The bar lay outside Barcelona’s criminal quarter, and had an air that suggested it served nothing but tomato juices and camomile infusions for forty-year-old ladies lost in the desert of the late afternoon. He returned to his office on foot, mingling with the midday crowds on the Ramblas and bathing in the innocence of the sun: students, office workers, old-age pensioners, all looking to enjoy a stroll and soak up the free nutrition of the spring sunshine. Looking like a puppy thrown out of his kennel, Biscuter was standing in a corner of the office which had been invaded by one of the long-haired policemen of the previous visit, and a gigantic inspector who looked like he weighed a ton, and who seemed to have two moustaches, one over his mouth, and another between his eyes.

‘You’ve been out early this morning, eh, dick-sniffer.’

Without replying, Carvalho settled himself in his seat and swung it to right and left. Biscuter slowly recovered his confidence to the point of taking a step forwards and coming to stand’ at his side.

‘We’ve come to save you a bit of work.’

Carvalho’s silence caused the two policemen to look at each other. The older man leaned the full weight of his thorax over the table and propped his hands on the edge.

‘It’s all been cleared up now. A pimp has owned up that Jauma was killed because he was going too far with one of the girls. It wasn’t him who killed him, and he doesn’t know who did, because he’s new on the scene. But a lot of his associates are talking about it. Our chief says that we should call on the dick-sniffer and tell him to take a vacation. The police have got things in hand.’

‘So there’s no need for you to go wasting your time,’ said the younger man, in a conciliatory tone.

‘No point in cutting up meat that’s already been sliced. One of these days we’ll pick up the murderer, probably on some minor charge, and that’ll be that.’

‘If you insist on carrying on with this wild goose chase, it must be because you’re a workaholic, or you’re trying to bump up your client’s bill.’

Carvalho’s state of having apparently been struck dumb was accompanied by a semblance of being lost in thought.

‘Would you happen to be trying to get rid of us? You haven’t even said good morning, yet. Did you hear this gentleman say good morning?’

‘He doesn’t have to if he doesn’t want to.’

‘I’d like to hear the sound of his voice, though. I don’t usually talk to people just for the fun of it.’

He lowered the weight of his half-ton of thorax further in Carvalho’s direction, and the chair suddenly stopped rotating.

‘Biscuter—did you offer these gentlemen something to drink? Would you fancy something, gentlemen? It’s easier to talk with a glass in your hand.’

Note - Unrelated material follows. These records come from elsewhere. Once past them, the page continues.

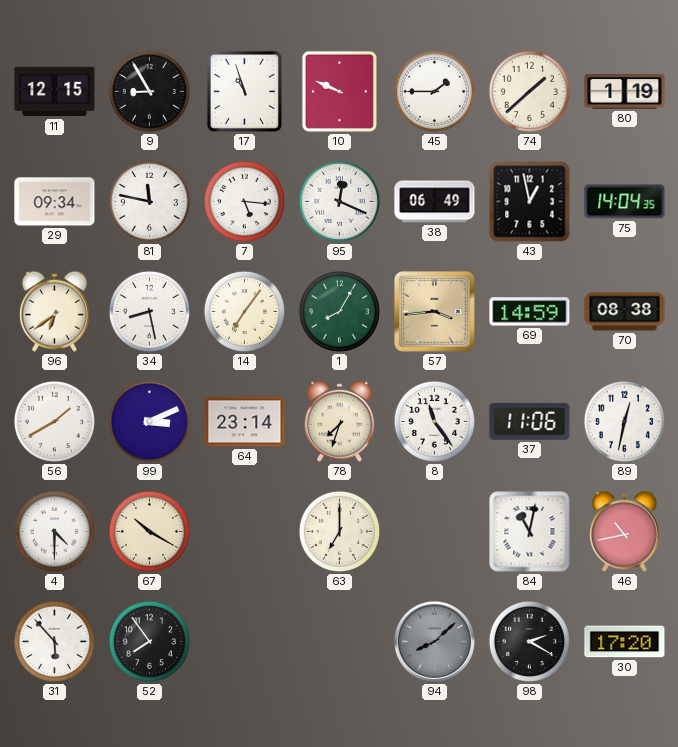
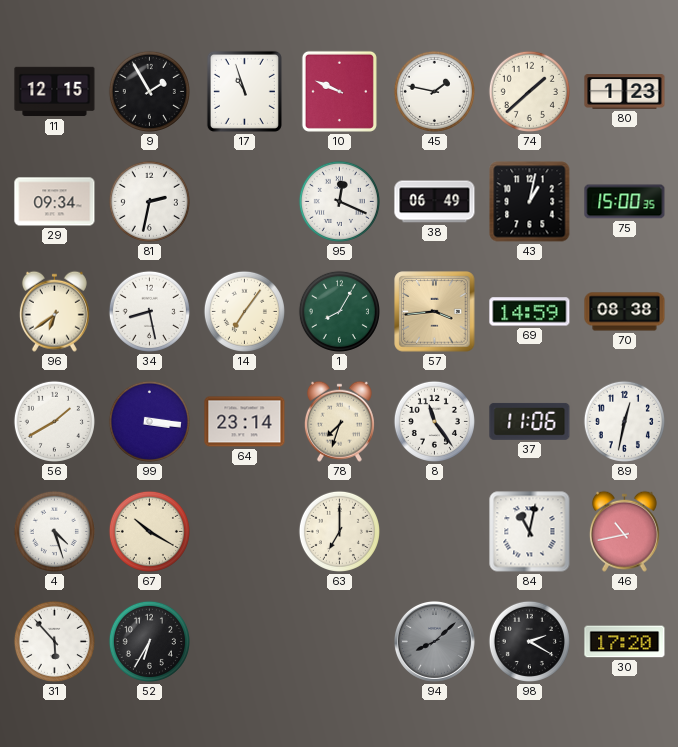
9: 8:55 -> 1:55
45: 1:45 -> 1:47
80: 1:19 -> 1:23
81: 11:47 -> 2:32
7: 5:16 -> none
43: 12:58 -> 1:02
75: 14:04 -> 15:00
99: 3:11 -> 3:16
4: 4:30 -> 4:27
52: 7:54 -> 6:35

‘Ah—at last—things are looking up! He spoke! Did you happen to take in what we’ve just been telling you?’

‘Yes. I understand that sometimes you have to do things that you don’t like doing, and that often you don’t even know why you’re doing them. You’re just obeying orders.’

‘That’s right. Spot on!’

‘It’s obvious that someone, somewhere, is very keen for this case to be closed, and they’ve come up with some half-starved trainee pimp with more fear than pride.’

‘Ah, so that’s what you’re thinking—that we force confessions out of people by beating them up and waving guns at them.’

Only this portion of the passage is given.